Merrile Stroud shared that she was born with a congenital kidney defect and spent many days in a hospital, or at home, while she was very sick. Books became her best friends. In the second grade, she had major surgery and spent an entire month in the hospital. Her mother gave her a copy of “Little Women” by Louisa May Alcott - the full version, not some children’s abbreviated version. She read that book every waking hour until she finished it. She said that she could smell those fires, feel Marmee’s hand on her shoulder, and picture a sister sitting by her bedside holding her hand. Merrile longed for a sister to be a constant companion and best friend. From that time on, she always wanted four daughters. She described the utter joy she and John Stroud felt when they learned Baby Stroud No. 4 was a girl.
Carol Lannon loves historical fiction and shared “Katherine” by Anya Seton as her all-time favorite. It’s about Katherine Swynford, who lived in the 14th century. Her sister was married to Chaucer. Katherine’s life reads like a medieval romance, in the truest sense. A commoner, she was eventually married to one of the sons of Edward III (Edward III, John of Gaunt, the Duke of Lancaster; from them came five kings, and from Henry VII and Elizabeth of York, all other English monarchs are descended). Carol first read “Katherine” when she was quite young and was introduced to events and people who made English history. She describes Seton’s writing as extraordinary, saying it’s like the written version of Masterpiece Theater.
Tish Gailmard shared “An Hour Before Daylight” by Jimmy Carter as one of her favorites. It’s a beautiful story of his childhood in a simple, sweet time. She described it as a beautiful glimpse into the old South. Having grown up in South Georgia, not far from Plains, I also love this book.
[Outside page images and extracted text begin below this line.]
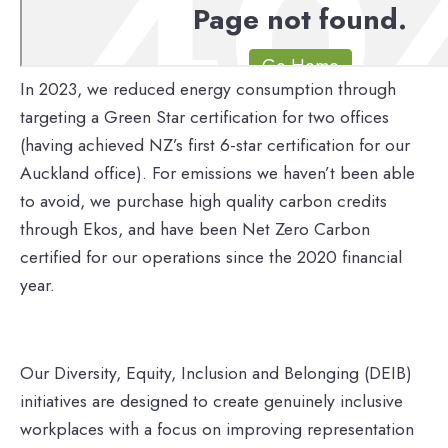
In 2023, we reduced energy consumption through
targeting a Green Star certification for two offices
(having achieved NZ’s first 6-star certification for our
Auckland office). For emissions we haven’t been able
to avoid, we purchase high quality carbon credits
through Ekos, and have been Net Zero Carbon
certified for our operations since the 2020 financial
year.
Our Diversity, Equity, Inclusion and Belonging (DEIB)
initiatives are designed to create genuinely inclusive
workplaces with a focus on improving representation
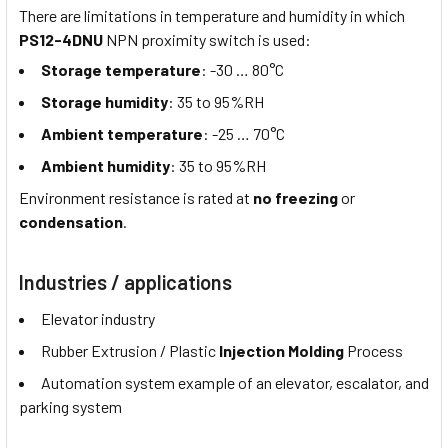
There are limitations in temperature and humidity in which
PS12-4DNU
NPN proximity switch is used:
Storage temperature
: -30 … 80°C
Storage humidity
: 35 to 95%RH
Ambient temperature
: -25 … 70°C
Ambient humidity
: 35 to 95%RH
Environment resistance is rated at
no freezing
or
condensation
.
Industries / applications
Elevator industry
Rubber Extrusion / Plastic
Injection Molding
Process
Automation system example of an elevator, escalator, and
parking system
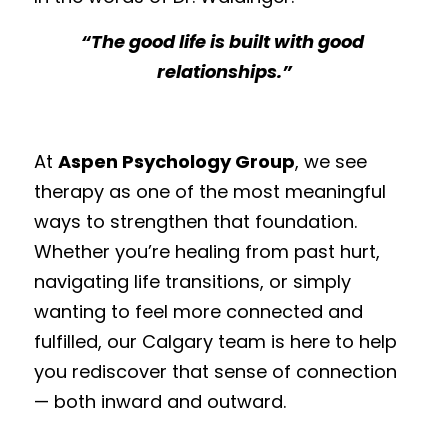
“The good life is built with good 
relationships.”
At 
Aspen Psychology Group
, we see 
therapy as one of the most meaningful 
ways to strengthen that foundation. 
Whether you’re healing from past hurt, 
navigating life transitions, or simply 
wanting to feel more connected and 
fulfilled, our Calgary team is here to help 
you rediscover that sense of connection 
— both inward and outward.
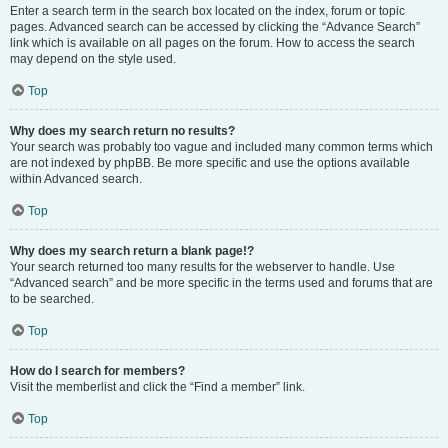
Enter a search term in the search box located on the index, forum or topic
pages. Advanced search can be accessed by clicking the “Advance Search”
link which is available on all pages on the forum. How to access the search
may depend on the style used.
Top
Why does my search return no results?
Your search was probably too vague and included many common terms which
are not indexed by phpBB. Be more specific and use the options available
within Advanced search.
Top
Why does my search return a blank page!?
Your search returned too many results for the webserver to handle. Use
“Advanced search” and be more specific in the terms used and forums that are
to be searched.
Top
How do I search for members?
Visit the memberlist and click the “Find a member” link.
Top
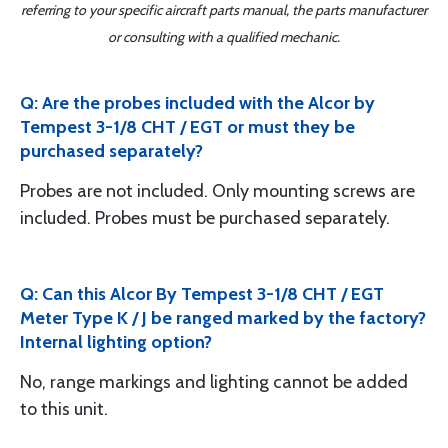
referring to your specific aircraft parts manual, the parts manufacturer
or consulting with a qualified mechanic.
Q: Are the probes included with the Alcor by
Tempest 3-1/8 CHT / EGT or must they be
purchased separately?
Probes are not included. Only mounting screws are
included. Probes must be purchased separately.
Q: Can this Alcor By Tempest 3-1/8 CHT / EGT
Meter Type K / J be ranged marked by the factory?
Internal lighting option?
No, range markings and lighting cannot be added
to this unit.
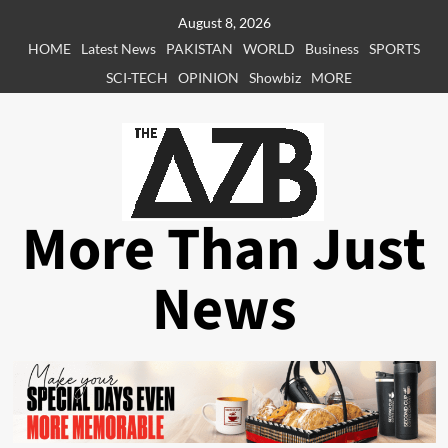
Skip
August 8, 2026
to
HOME
Latest News
PAKISTAN
WORLD
Business
SPORTS
content
SCI-TECH
OPINION
Showbiz
MORE
More Than Just
News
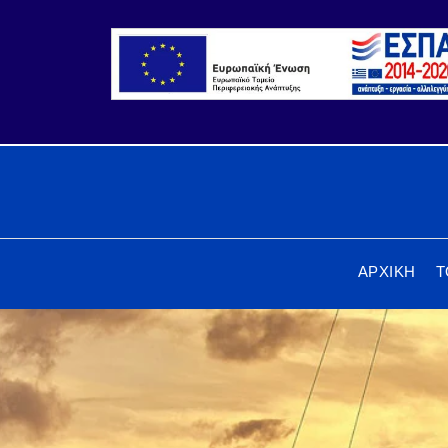
ΑΡΧΙΚΗ
Τ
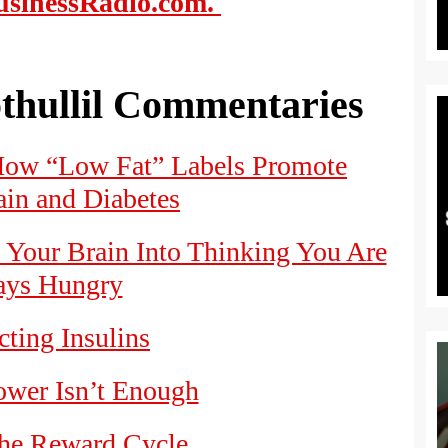
sinessRadio.com.
thullil Commentaries
How “Low Fat” Labels Promote
in and Diabetes
Your Brain Into Thinking You Are
ys Hungry
ting Insulins
wer Isn’t Enough
the Reward Cycle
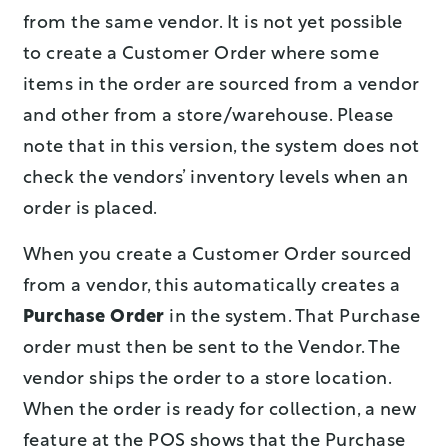
from the same vendor. It is not yet possible
to create a Customer Order where some
items in the order are sourced from a vendor
and other from a store/warehouse. Please
note that in this version, the system does not
check the vendors’ inventory levels when an
order is placed.
When you create a Customer Order sourced
from a vendor, this automatically creates a
Purchase Order
in the system. That Purchase
order must then be sent to the Vendor. The
vendor ships the order to a store location.
When the order is ready for collection, a new
feature at the POS shows that the Purchase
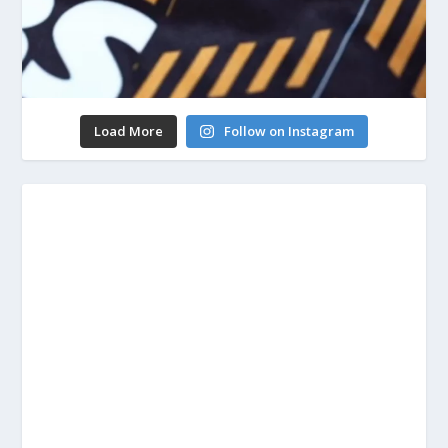
Load More
Follow on Instagram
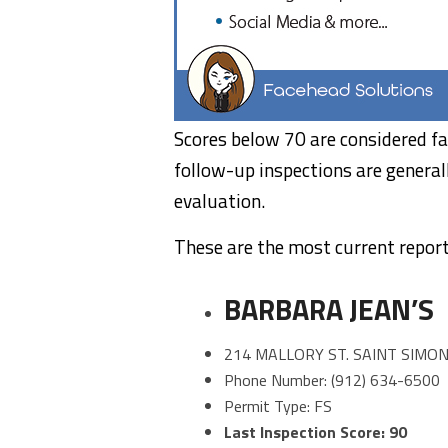
Scores below 70 are considered fa
follow-up inspections are general
evaluation.
These are the most current report
BARBARA JEAN’S
214 MALLORY ST. SAINT SIMON
Phone Number: (912) 634-6500
Permit Type: FS
Last Inspection Score: 90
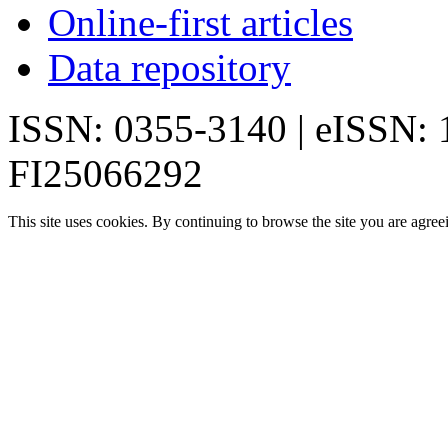
Online-first articles
Data repository
ISSN: 0355-3140 | eISSN:
FI25066292
This site uses cookies. By continuing to browse the site you are agree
Jeannie Harper said that her favorite book of all time is “The Count of Monte Cristo” by Alexandre Dumas (with the assistance of a ghostwriter). Jeannie appreciates the historical setting, but it’s the story’s handle on human action and behavior that she finds most intriguing. According to Jeannie, the story explores why humans do what they do, applying a pragmatism about human psychology. While she doesn’t feel that a person should use revenge as a personal mantra in life, she notes that it does make for a good story. And in the case of Edmond Dantes, she feels it is certainly justified! Jeannie says that in dealing with life’s challenges and disappointments, she reminds herself of a line from the book, spoken by the character Abbe´ Busoni, “There are two cures to all ails: time and silence.”
I hope you will spend some time with a book you love very soon.